Home Depot workers in Philadelphia have filed a petition with the National Labor Relations Board to form a store-wide union at the world’s largest home improvement retailer.

The petition seeks to form a collective bargaining unit for 274 employees working in merchandising, specialty, and operations at a Home Depot in Northeast Philadelphia. The federal agency’s database shows no other attempts to form a store-wide union at the company, though a group of 60 Home Depot delivery drivers in San Diego successfully unionized with the International Brotherhood of Teamsters in 2019.

A Home Depot spokesperson told the Associated Press that the company is aware of the filing and “we look forward to talking to our associates about their concerns.”

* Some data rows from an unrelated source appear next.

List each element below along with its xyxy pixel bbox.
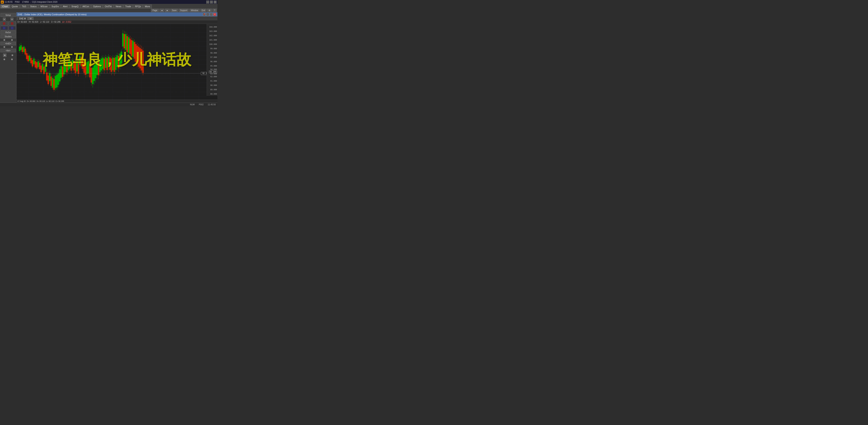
svg-rect-162: [102, 58, 103, 69]
menu-item-mscan[interactable]: MScan: [38, 4, 49, 8]
app-icon: ▶: [1, 1, 4, 3]
minimize-button[interactable]: ─: [206, 1, 209, 3]
svg-rect-168: [106, 58, 108, 70]
menu-item-more[interactable]: More: [143, 4, 152, 8]
menu-item-allcon[interactable]: AllCon: [81, 4, 91, 8]
svg-rect-68: [35, 61, 36, 67]
menu-item-trade[interactable]: Trade: [123, 4, 133, 8]
chart-tab-w[interactable]: W: [28, 17, 33, 20]
chart-delta: Δ= -0.552: [62, 21, 71, 23]
svg-rect-146: [91, 68, 92, 83]
svg-rect-14: [11, 28, 12, 29]
menu-item-snapq[interactable]: SnapQ: [69, 4, 80, 8]
svg-rect-112: [66, 63, 68, 72]
svg-rect-9: [4, 27, 5, 28]
svg-rect-11: [4, 28, 5, 29]
title-account: P002: [15, 1, 20, 3]
chart-restore-button[interactable]: □: [210, 13, 213, 16]
menu-item-status[interactable]: Status: [28, 4, 38, 8]
title-time: 11:45:55: [4, 1, 12, 3]
dot-5: [11, 55, 13, 56]
sidebar-icon-4[interactable]: [8, 26, 16, 30]
dot-4: [11, 46, 13, 48]
svg-rect-200: [129, 39, 131, 54]
svg-rect-118: [70, 62, 72, 70]
chart-close-button[interactable]: ✕: [213, 13, 216, 16]
rescl-button[interactable]: ReScl: [0, 31, 16, 34]
setup-button[interactable]: Setup: [0, 13, 16, 17]
svg-rect-158: [99, 60, 101, 72]
chart-tab-dxew[interactable]: DXE.W: [17, 17, 28, 20]
svg-rect-134: [82, 59, 83, 69]
menu-item-rfqs[interactable]: RFQs: [133, 4, 143, 8]
chart-minimize-button[interactable]: ─: [206, 13, 209, 16]
svg-rect-184: [118, 56, 119, 68]
svg-rect-80: [43, 67, 44, 74]
menu-item-options[interactable]: Options: [91, 4, 103, 8]
svg-rect-144: [89, 64, 91, 77]
page-button[interactable]: Page: [151, 9, 159, 12]
maximize-button[interactable]: □: [210, 1, 213, 3]
svg-rect-156: [98, 62, 99, 75]
menu-item-ordtkt[interactable]: OrdTkt: [103, 4, 114, 8]
svg-rect-70: [36, 62, 37, 68]
menu-item-tns[interactable]: T&S: [20, 4, 28, 8]
bottom-high: H= 93.115: [36, 100, 45, 102]
next-page-button[interactable]: ►: [165, 9, 170, 12]
svg-rect-96: [55, 76, 56, 88]
svg-rect-208: [135, 44, 136, 62]
svg-rect-62: [31, 58, 32, 63]
support-button[interactable]: Support: [179, 9, 189, 12]
svg-rect-64: [32, 60, 33, 66]
menu-item-alert[interactable]: Alert: [61, 4, 69, 8]
menu-item-news[interactable]: News: [114, 4, 123, 8]
sidebar-icon-2[interactable]: [8, 22, 16, 26]
svg-rect-188: [121, 52, 122, 63]
svg-rect-58: [28, 56, 29, 61]
prev-page-button[interactable]: ◄: [159, 9, 164, 12]
dot-6: [3, 59, 5, 60]
dot-1: [3, 39, 5, 41]
sidebar-icon-1[interactable]: [0, 22, 8, 26]
svg-rect-84: [46, 73, 48, 80]
svg-rect-164: [103, 59, 105, 70]
svg-rect-46: [19, 47, 20, 51]
svg-rect-210: [136, 46, 138, 64]
sidebar-icon-3[interactable]: [0, 26, 8, 30]
menu-item-chart[interactable]: Chart: [0, 4, 10, 8]
cross-nav-1[interactable]: ✚: [3, 54, 6, 57]
studies-button[interactable]: Studies: [0, 35, 16, 38]
list-button[interactable]: <list>: [0, 48, 16, 52]
menu-item-quote[interactable]: Quote: [10, 4, 20, 8]
svg-rect-212: [138, 47, 139, 67]
svg-rect-52: [23, 47, 25, 52]
menu-item-supsrv[interactable]: SupSrv: [50, 4, 61, 8]
bottom-open: O= 93.060: [27, 100, 35, 102]
svg-rect-218: [142, 51, 144, 72]
save-button[interactable]: Save: [170, 9, 178, 12]
svg-rect-5: [12, 23, 13, 23]
help-icon[interactable]: ?: [213, 9, 217, 12]
chart-pin-button[interactable]: 📌: [203, 13, 206, 16]
settings-icon[interactable]: ⚙: [207, 9, 212, 12]
nav-up-right[interactable]: ▲: [10, 18, 13, 21]
svg-rect-172: [109, 58, 111, 70]
svg-rect-202: [131, 40, 132, 56]
exit-button[interactable]: Exit: [200, 9, 207, 12]
svg-rect-108: [64, 65, 65, 74]
svg-rect-76: [40, 66, 42, 72]
svg-rect-192: [124, 34, 125, 48]
svg-rect-132: [81, 57, 82, 66]
svg-rect-166: [105, 57, 106, 68]
nav-up-left[interactable]: ▲: [3, 18, 6, 21]
svg-rect-104: [61, 66, 62, 78]
svg-rect-50: [22, 47, 23, 52]
window-button[interactable]: Window: [189, 9, 200, 12]
close-button[interactable]: ✕: [214, 1, 217, 3]
chart-main[interactable]: 92.295 神笔马良，少儿神话故 104.000 103.000 102.00…: [17, 24, 217, 100]
price-label-100: 100.000: [209, 43, 217, 45]
price-label-89: 89.000: [210, 89, 217, 91]
intd-button[interactable]: <IntD>: [0, 42, 16, 45]
dot-7: [11, 59, 13, 60]
price-axis: 104.000 103.000 102.000 101.000 100.000 …: [207, 24, 217, 96]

“While we will of course work through the NLRB process, we do not believe unionization is the best solution for our associates,” Home Depot spokesperson Sara Gorman said in an email.

Vincent Quiles, a store employee who is leading the petition, told The Philadelphia Inquirer that he delivered the petition with 103 worker signatures to the federal labor board Tuesday. He told the newspaper workers felt exploited during the pandemic and were concerned with compensation, staffing, and working conditions.

An apparent Home Depot training video gained traction on TikTok last year, citing the legally binding nature of signing a union petition and saying that unions often make promises that they can’t guarantee.

Worker discontent has galvanized labor movements at several major companies in the US in the wake of the COVID-19 pandemic, which sparked tensions over sick leave policies, scheduling, safety and other issues.

In a surprise victory, Amazon workers at a Staten Island warehouse voted in favor of unionizing in April, though similar efforts at other warehouses so far have been unsuccessful. At least 238 US Starbucks stores have voted to unionize over the past year, according to the NLRB, including more than a dozen in Philadelphia and Pittsburgh. Last week, rail workers won key concessions in a tentative agreement with rail companies that averted a potentially devastating shutdown of the nation’s freight trains.

Information from the Associated Press was used in this report.